Top of DATA SECTION
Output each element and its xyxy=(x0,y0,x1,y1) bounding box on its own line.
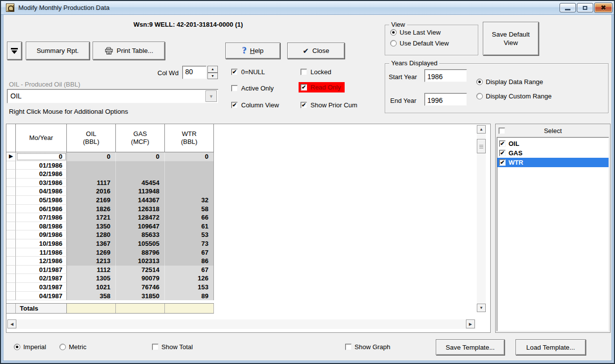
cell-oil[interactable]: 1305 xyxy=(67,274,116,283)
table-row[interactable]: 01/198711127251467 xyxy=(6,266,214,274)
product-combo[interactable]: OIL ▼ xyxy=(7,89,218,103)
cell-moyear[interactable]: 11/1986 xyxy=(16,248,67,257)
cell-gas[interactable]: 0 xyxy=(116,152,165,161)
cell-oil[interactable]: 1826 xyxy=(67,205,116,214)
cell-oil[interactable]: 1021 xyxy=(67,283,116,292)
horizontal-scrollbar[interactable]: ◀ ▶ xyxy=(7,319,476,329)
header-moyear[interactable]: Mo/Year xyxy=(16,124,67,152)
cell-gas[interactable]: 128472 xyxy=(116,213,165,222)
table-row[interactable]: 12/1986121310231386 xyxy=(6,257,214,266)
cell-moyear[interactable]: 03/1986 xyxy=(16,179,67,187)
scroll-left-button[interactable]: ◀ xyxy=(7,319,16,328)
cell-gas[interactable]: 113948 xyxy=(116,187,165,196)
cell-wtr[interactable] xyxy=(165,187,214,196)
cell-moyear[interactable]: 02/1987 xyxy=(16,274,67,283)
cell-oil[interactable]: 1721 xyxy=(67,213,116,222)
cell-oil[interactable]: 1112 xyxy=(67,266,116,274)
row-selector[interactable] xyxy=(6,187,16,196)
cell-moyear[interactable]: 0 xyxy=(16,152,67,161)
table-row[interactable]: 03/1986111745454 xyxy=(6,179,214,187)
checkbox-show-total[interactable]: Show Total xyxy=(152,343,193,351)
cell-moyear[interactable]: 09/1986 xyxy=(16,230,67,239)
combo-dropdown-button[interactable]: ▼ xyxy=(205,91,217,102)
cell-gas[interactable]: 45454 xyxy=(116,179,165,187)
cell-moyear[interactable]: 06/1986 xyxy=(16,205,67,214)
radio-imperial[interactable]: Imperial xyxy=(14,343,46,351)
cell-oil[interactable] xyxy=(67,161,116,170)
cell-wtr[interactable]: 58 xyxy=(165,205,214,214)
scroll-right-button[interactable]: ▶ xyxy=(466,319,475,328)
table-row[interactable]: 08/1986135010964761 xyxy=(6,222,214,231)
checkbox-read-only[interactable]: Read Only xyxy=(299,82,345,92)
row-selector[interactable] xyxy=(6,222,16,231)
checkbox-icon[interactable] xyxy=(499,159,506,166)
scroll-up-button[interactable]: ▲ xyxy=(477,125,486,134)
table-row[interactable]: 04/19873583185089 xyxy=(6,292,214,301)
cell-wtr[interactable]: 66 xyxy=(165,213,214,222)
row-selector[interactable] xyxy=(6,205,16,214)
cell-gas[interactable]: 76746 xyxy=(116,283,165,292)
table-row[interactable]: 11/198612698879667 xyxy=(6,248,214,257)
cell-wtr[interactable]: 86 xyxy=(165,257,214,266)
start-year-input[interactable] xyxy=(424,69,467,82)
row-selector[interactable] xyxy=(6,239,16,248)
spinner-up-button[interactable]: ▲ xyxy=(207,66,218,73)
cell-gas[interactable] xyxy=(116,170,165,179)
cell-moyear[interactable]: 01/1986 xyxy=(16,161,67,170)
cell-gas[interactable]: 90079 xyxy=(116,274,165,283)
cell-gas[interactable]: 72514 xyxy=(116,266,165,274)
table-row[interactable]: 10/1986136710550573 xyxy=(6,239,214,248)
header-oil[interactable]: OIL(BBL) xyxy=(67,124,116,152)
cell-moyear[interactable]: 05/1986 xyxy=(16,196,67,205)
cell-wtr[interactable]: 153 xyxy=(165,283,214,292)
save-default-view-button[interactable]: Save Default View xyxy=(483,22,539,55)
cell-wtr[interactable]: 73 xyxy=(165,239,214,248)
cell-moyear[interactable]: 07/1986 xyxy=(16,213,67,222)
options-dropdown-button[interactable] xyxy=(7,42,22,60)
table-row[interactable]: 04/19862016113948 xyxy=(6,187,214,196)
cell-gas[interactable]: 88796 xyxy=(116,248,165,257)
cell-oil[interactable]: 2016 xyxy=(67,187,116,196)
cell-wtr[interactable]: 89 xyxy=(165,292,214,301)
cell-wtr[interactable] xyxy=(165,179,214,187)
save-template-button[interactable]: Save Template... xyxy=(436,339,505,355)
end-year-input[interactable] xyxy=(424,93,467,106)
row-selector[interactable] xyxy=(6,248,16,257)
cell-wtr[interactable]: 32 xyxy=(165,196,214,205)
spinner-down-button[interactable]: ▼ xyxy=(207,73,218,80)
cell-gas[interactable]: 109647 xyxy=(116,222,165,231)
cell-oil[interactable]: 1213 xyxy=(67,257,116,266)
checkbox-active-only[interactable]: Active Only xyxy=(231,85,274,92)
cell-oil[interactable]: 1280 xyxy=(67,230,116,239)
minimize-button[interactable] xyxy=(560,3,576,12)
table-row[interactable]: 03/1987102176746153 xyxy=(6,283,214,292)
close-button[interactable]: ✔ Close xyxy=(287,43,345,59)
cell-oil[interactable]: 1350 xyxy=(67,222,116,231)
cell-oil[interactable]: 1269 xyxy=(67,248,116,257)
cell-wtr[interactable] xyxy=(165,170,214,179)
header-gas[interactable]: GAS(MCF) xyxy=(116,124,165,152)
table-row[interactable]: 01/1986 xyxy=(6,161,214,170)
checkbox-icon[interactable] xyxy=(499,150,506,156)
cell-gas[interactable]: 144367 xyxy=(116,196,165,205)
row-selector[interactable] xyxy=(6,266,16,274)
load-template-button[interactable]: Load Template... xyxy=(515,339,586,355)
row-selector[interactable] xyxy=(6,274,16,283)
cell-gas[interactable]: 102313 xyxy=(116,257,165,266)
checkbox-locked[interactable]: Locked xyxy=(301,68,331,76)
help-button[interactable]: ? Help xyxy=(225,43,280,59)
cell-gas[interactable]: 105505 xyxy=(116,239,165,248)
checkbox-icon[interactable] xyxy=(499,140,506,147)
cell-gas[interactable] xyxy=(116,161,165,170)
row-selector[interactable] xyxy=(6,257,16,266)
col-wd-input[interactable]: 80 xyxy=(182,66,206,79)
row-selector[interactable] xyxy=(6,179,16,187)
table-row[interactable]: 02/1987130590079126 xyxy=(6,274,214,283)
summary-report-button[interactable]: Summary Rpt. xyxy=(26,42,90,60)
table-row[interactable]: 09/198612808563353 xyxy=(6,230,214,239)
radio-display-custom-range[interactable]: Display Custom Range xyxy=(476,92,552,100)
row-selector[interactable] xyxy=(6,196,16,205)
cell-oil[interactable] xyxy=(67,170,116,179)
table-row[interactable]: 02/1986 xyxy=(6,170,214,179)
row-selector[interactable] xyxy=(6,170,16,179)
Bottom of DATA SECTION
Top of DATA SECTION
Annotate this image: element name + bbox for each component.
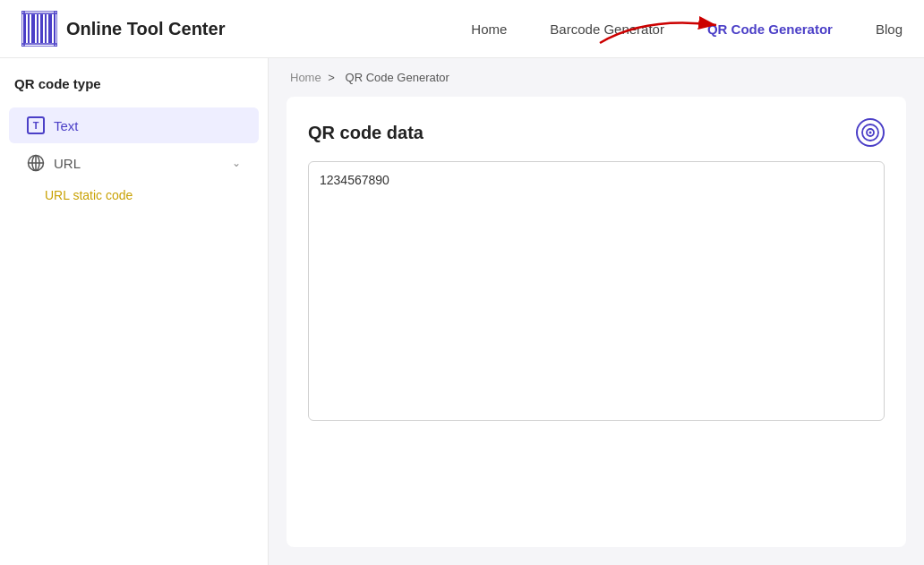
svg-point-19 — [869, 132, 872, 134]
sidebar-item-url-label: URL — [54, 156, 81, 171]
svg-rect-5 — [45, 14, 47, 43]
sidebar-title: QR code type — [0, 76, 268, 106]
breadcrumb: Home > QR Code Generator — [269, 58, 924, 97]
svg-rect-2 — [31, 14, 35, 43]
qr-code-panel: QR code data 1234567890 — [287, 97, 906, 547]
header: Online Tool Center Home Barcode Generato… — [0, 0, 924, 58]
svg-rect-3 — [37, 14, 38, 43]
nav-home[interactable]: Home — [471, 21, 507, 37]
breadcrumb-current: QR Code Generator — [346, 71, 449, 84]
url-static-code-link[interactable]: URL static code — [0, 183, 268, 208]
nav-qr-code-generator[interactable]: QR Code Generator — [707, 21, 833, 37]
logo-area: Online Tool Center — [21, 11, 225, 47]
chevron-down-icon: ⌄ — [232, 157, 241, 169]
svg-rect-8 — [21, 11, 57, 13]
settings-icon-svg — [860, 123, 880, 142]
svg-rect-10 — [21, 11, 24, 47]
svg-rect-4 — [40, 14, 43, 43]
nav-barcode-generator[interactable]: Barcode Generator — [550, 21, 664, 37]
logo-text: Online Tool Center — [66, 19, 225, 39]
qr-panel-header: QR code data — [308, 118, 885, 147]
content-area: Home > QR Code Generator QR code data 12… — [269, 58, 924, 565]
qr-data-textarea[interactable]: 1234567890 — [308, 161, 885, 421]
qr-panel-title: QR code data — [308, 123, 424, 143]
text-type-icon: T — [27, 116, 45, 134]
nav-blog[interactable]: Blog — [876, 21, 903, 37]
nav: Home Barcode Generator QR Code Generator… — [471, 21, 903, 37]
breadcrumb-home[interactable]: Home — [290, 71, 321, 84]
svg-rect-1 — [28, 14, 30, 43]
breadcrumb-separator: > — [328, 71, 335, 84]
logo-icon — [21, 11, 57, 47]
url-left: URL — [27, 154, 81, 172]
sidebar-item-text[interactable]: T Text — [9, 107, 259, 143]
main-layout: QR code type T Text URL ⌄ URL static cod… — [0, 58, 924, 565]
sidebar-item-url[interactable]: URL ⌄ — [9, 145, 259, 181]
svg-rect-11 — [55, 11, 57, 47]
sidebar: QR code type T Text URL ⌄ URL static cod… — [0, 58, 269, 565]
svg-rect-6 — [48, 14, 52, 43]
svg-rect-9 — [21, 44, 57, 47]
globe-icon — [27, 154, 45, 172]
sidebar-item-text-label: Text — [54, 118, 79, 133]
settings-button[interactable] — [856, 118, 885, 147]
Bottom of DATA SECTION
Top of DATA SECTION
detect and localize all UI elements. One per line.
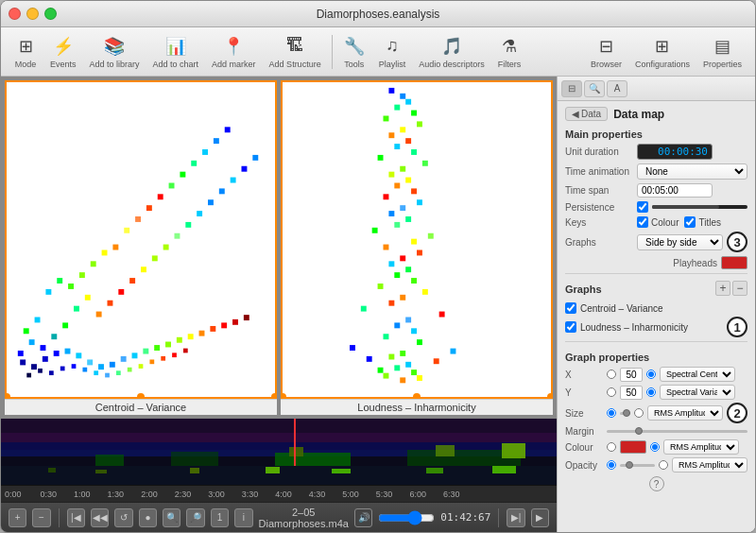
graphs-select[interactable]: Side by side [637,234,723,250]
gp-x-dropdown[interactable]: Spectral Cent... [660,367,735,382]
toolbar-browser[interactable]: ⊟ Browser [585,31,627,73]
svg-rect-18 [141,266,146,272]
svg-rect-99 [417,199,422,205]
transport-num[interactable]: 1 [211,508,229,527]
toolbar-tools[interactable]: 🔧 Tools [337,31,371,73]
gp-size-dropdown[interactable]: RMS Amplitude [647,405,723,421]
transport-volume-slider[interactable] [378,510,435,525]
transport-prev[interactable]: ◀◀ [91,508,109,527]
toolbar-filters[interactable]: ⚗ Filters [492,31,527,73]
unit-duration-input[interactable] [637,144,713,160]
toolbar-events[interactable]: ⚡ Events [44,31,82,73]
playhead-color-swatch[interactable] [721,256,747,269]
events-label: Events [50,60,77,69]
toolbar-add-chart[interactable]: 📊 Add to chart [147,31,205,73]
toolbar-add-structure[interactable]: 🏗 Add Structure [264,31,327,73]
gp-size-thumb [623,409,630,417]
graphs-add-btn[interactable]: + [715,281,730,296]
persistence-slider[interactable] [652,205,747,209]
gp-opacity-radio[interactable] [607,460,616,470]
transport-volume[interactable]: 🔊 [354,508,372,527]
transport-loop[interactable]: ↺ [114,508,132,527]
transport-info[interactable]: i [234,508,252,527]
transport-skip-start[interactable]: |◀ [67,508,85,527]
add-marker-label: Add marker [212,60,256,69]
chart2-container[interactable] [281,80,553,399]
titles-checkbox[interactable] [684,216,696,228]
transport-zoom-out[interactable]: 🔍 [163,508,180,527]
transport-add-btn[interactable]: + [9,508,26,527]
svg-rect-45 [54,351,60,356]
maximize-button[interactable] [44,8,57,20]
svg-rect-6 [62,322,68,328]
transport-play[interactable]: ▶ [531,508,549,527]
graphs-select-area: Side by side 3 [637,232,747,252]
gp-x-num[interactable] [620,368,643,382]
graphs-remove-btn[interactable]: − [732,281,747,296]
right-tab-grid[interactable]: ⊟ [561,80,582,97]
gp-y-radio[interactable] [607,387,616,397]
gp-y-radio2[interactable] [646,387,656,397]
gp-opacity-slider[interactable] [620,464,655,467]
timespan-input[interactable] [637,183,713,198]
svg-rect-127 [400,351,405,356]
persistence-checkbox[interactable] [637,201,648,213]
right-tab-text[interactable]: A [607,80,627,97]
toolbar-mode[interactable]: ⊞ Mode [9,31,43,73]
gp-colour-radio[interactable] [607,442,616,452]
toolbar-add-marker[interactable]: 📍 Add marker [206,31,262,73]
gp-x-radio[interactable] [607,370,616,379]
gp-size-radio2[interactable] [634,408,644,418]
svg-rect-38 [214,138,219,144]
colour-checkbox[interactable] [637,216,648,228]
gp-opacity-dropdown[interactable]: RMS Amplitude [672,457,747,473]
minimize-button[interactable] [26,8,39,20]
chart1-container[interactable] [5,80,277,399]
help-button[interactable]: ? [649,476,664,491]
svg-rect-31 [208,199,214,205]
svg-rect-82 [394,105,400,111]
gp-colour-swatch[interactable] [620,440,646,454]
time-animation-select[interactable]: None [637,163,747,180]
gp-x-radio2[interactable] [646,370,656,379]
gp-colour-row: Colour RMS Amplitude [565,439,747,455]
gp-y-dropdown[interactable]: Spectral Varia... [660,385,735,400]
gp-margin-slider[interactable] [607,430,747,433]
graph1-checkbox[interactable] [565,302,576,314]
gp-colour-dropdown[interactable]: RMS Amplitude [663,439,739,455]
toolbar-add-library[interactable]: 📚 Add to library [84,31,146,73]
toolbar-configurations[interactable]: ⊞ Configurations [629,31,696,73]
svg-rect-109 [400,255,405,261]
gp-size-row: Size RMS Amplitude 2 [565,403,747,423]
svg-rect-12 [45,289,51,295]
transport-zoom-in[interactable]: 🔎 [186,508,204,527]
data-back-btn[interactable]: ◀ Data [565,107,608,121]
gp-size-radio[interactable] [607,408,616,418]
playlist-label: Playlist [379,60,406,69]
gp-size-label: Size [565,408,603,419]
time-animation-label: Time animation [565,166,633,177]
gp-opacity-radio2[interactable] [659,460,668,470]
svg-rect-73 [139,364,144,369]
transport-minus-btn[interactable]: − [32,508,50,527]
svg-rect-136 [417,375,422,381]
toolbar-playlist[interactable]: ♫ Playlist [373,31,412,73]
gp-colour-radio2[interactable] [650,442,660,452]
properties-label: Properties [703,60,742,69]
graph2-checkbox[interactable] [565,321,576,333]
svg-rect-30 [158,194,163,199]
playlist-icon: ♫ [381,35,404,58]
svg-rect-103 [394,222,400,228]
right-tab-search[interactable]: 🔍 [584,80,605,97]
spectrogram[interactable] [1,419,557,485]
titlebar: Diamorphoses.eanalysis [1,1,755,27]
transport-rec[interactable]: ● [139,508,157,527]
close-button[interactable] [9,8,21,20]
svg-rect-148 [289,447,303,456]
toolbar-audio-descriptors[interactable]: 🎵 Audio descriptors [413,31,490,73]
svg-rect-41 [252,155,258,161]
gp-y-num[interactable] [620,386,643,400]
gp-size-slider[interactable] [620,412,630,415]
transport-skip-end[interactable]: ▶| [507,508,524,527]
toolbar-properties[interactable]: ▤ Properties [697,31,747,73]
Bottom of DATA SECTION
ACTIVITY: Scan the material above. Copy each line where "breadcrumb" occurs.

EXERCISE RESULT:
breadcrumb: Home > QR Code Generator — [269, 58, 924, 97]
breadcrumb-current: QR Code Generator — [346, 71, 449, 84]
breadcrumb-home[interactable]: Home — [290, 71, 321, 84]
breadcrumb-separator: > — [328, 71, 335, 84]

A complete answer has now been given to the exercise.